Using the various fins and propeller shafts for handles, I dragged myself to a point where I was lying prone upon the curved top surface, stretched between two of the glowing lights we had first spotted underwater. My calculations were at least partly correct. Through a tiny ventilator shaft with a cover that apparently closed with submersion in the water, I could hear distinctly the voices of the Morlocks inside. Their harsh gabbling was raised in argument – that much was clear, though I could understand none of the words. Volleys of scorn, accusation, contempt and other vocal passions sounded below me.

Had a mutiny split their ranks? I wondered. Their ferocious debate gave no sign of lessening, and the submarine's erratic twitches, meanwhile, continued. Perhaps, I hoped wildly, a fight would break out among them leading to a general slaughter, and I would be left the sole living tenant of the submarine. I dismissed the notion; it was too much to wish for.

So intent was I upon my eavesdropping that I almost didn't hear the slow opening of a hatchway behind me. Only when the circular metal door was thrown back upon its rasping hinges did I turn my head and see a pair of Morlocks come boiling out of the submarine's interior, their dead-white hands outstretched for me.

I leapt to my feet as they came scrambling across the hull toward me. Backing away as fast as I could upon the slippery metal, I interposed a large upright stanchion between myself and them. This brought me only a few second's grace, as I could see several more of their kind emerging from the open hatchway to join in the chase.

Hastily I decided to give up my position on the submarine. With no time to order my thoughts, I instinctively resolved that it would be better to swim or drown in the cold water than to be captured by the Morlocks and put to whatever filthy uses they could devise.

The curve of the submarine's hull was too great for me to clear if I tried to dive directly from it into the water. I quickly dropped to my stomach again and half-slid, half climbed down to the vessel's waterline. The hand of one of the Morlocks caught me by the collar of my jacket and stopped me from slipping into the water. I let go of the fin I was using as a handhold, grabbed his arm, then pulled him off his feet and in an arc over my head. I heard him collide with a spinning propeller, shriek as its blades tore at his flesh, then fall into the water.

More hands clutched at me from above, but I had slid far enough down the hull to be out of their easy grasp. A heavy iron bar whirred down toward my head. I twisted to one side and the weapon struck the submarine's metal flank with a dull clang. I turned my head away from my pursuers in order to spot the next foothold I needed for my descent.

A loop of rope fell across my throat and tightened in back of my neck. My hands flew to the noose in which one of the Morlocks had caught me, but it was already pressing into my flesh and cutting off my breath. I felt myself jerked back up the side of the submarine by the rope while the dimly lit waters grew even darker.
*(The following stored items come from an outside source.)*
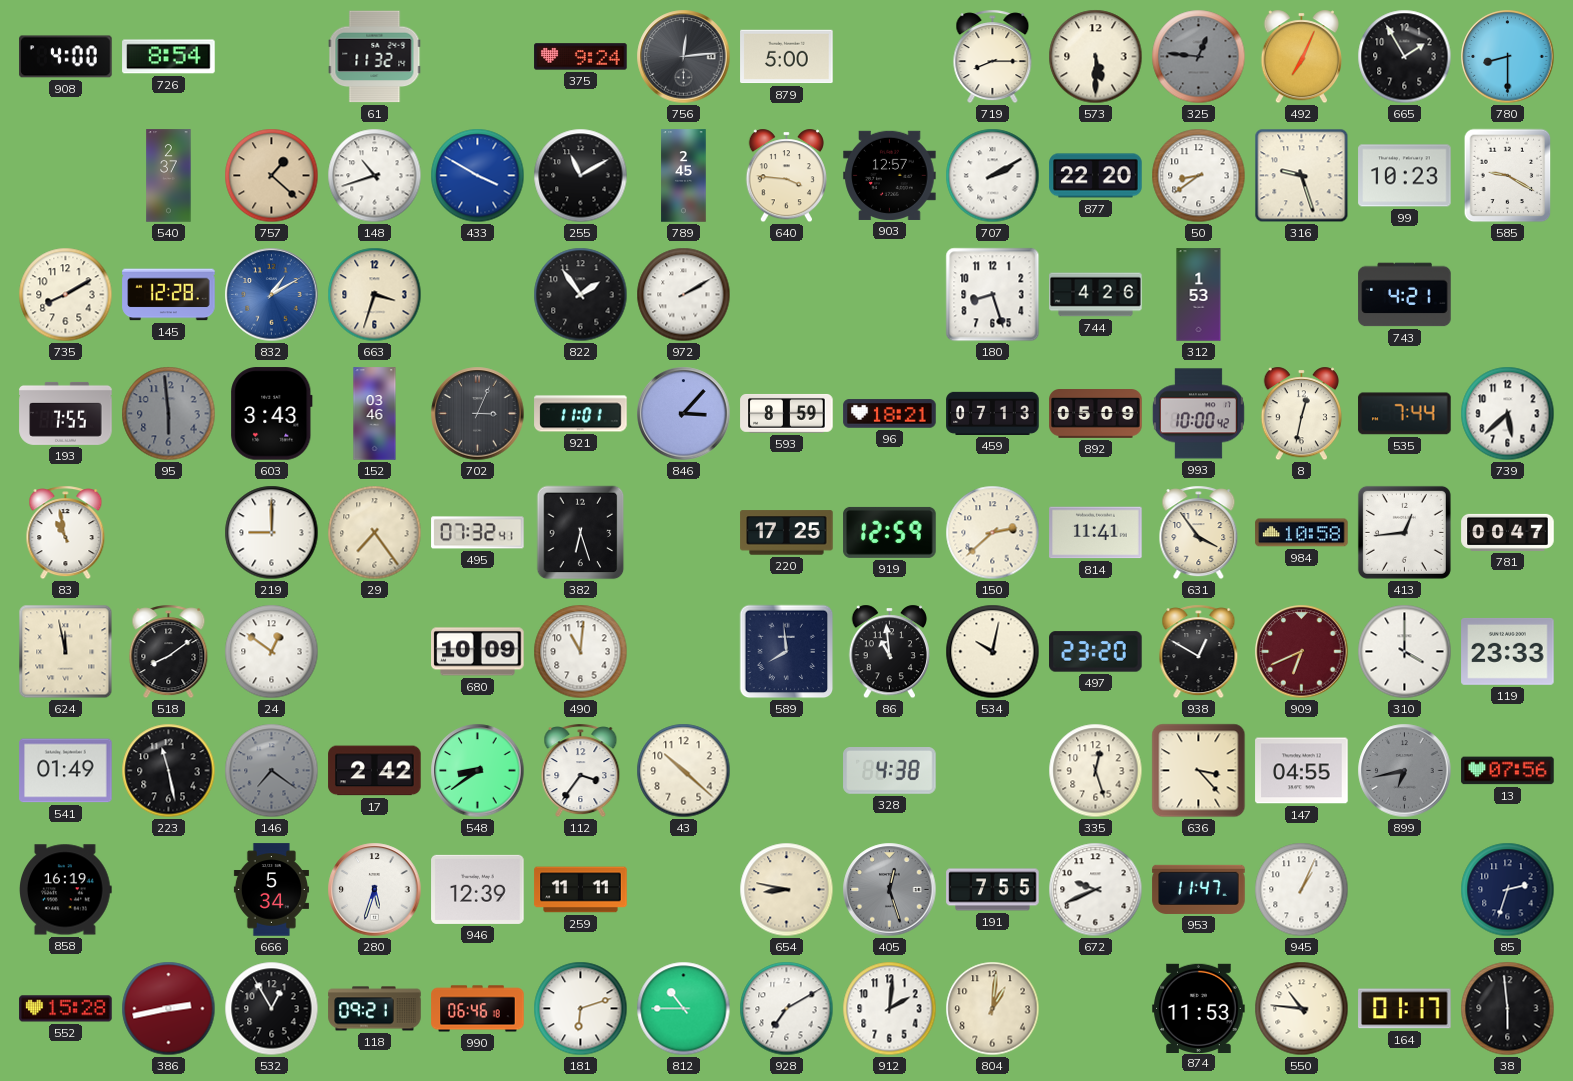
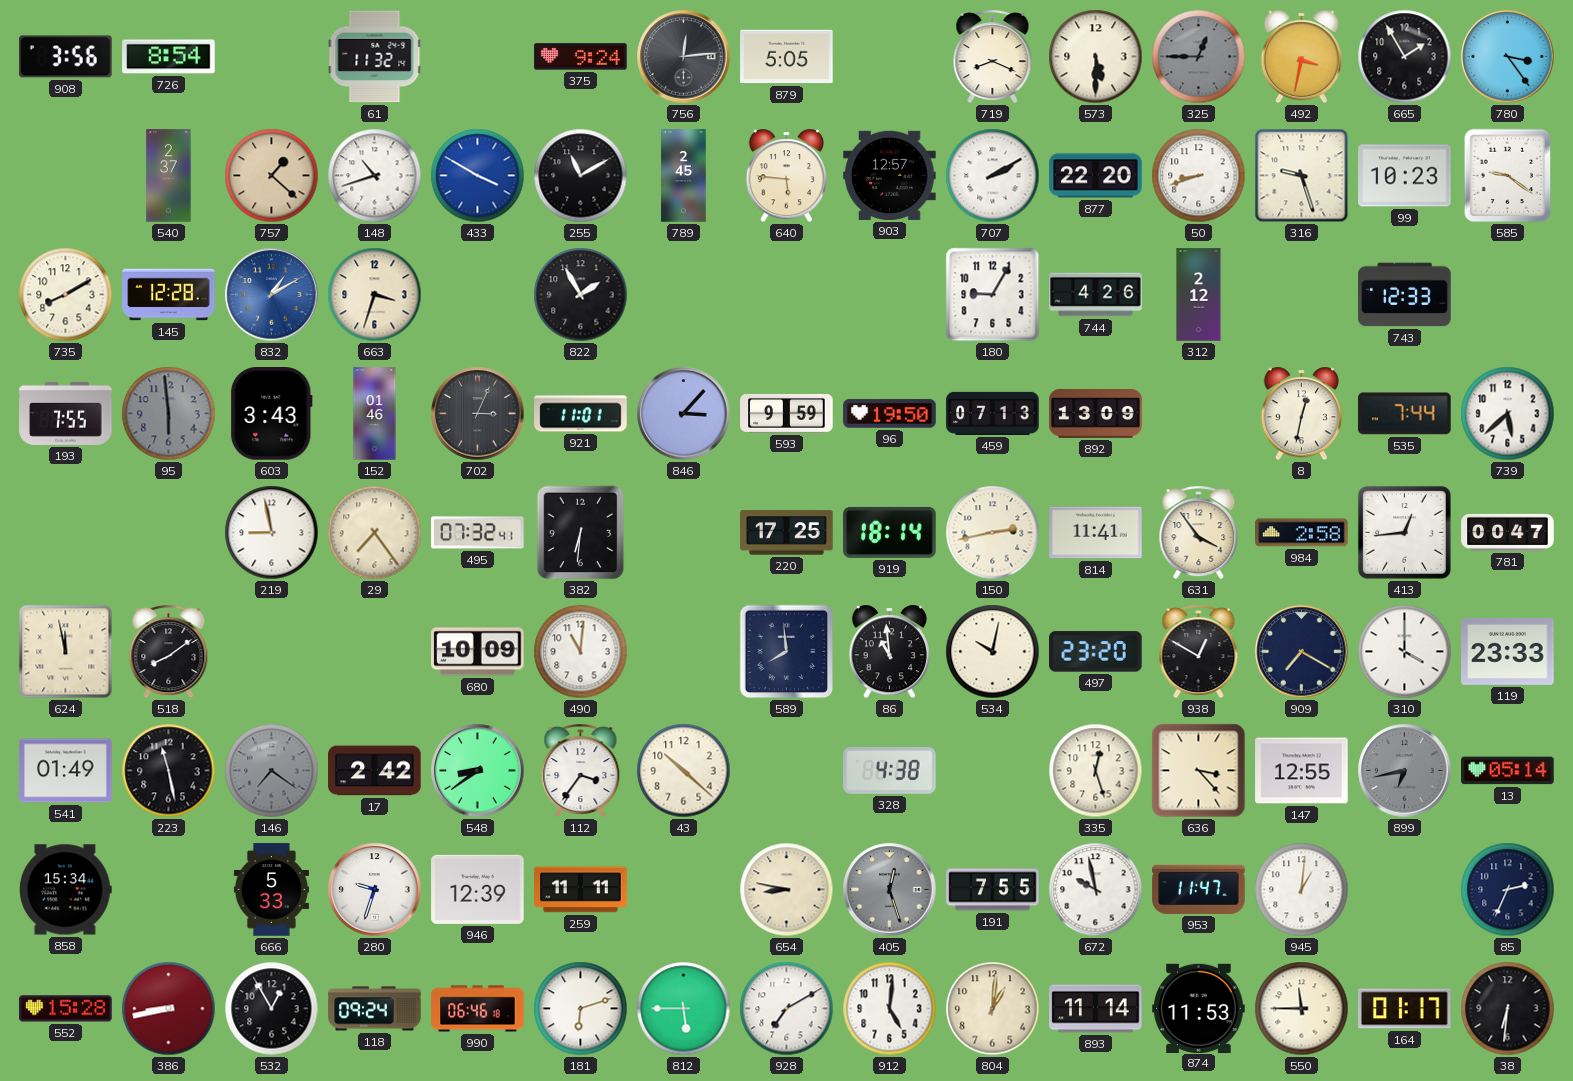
908: 4:00 -> 3:56
879: 5:00 -> 5:05
719: 8:15 -> 8:19
325: 12:46 -> 12:45
492: 7:04 -> 3:32
780: 8:30 -> 3:24
640: 3:46 -> 5:46
50: 8:39 -> 8:42
585: 9:20 -> 9:21
822: 1:54 -> 1:55
972: 2:10 -> none
180: 8:27 -> 9:05
312: 1:53 -> 2:12
743: 4:21 -> 12:33
152: 03:46 -> 01:46
593: 8:59 -> 9:59
96: 18:21 -> 19:50
892: 05:09 -> 13:09
993: 10:00 -> none
83: 10:58 -> none
219: 9:00 -> 8:58
382: 6:27 -> 6:31
919: 12:59 -> 18:14
150: 2:38 -> 2:43
984: 10:58 -> 2:58
24: 12:51 -> none
909: 6:41 -> 7:20
909 dial: burgundy -> navy
147: 04:55 -> 12:55
13: 07:56 -> 05:14
858: 16:19 -> 15:34
666: 5:34 -> 5:33
280: 5:33 -> 9:33
672: 9:41 -> 9:58
945: 1:04 -> 1:01
85: 2:33 -> 2:34
386: 2:43 -> 8:43
118: 09:21 -> 09:24
812: 10:45 -> 5:45
912: 2:01 -> 5:01
893: none -> 11:14
550: 10:46 -> 11:45
38: 5:59 -> 6:31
Hands I could no longer see grappled at me. I struck back in all directions, landing a few blows on their soft, clammy faces, until my weakened arms were at last forced behind me and tied with another section of rope. Gasping for air, with a spinning world roaring dizzily through my head, I felt myself dragged toward the submarine's hatchway.

7

Problems of Navigation

I came to, trussed up and tossed against a bulkhead. I had never gone completely unconscious, but the choking and rough handling from the Morlocks had quite dazed me. My body, if not all of my mind, remembered clearly being dropped down the hatchway ladder like a sack of potatoes. And then there had been much shouting and arguing in the Morlocks' harsh tongue, and their pale, brutish faces swimming through the black veil of blood that covered my eyes, peering at me, then disappearing again.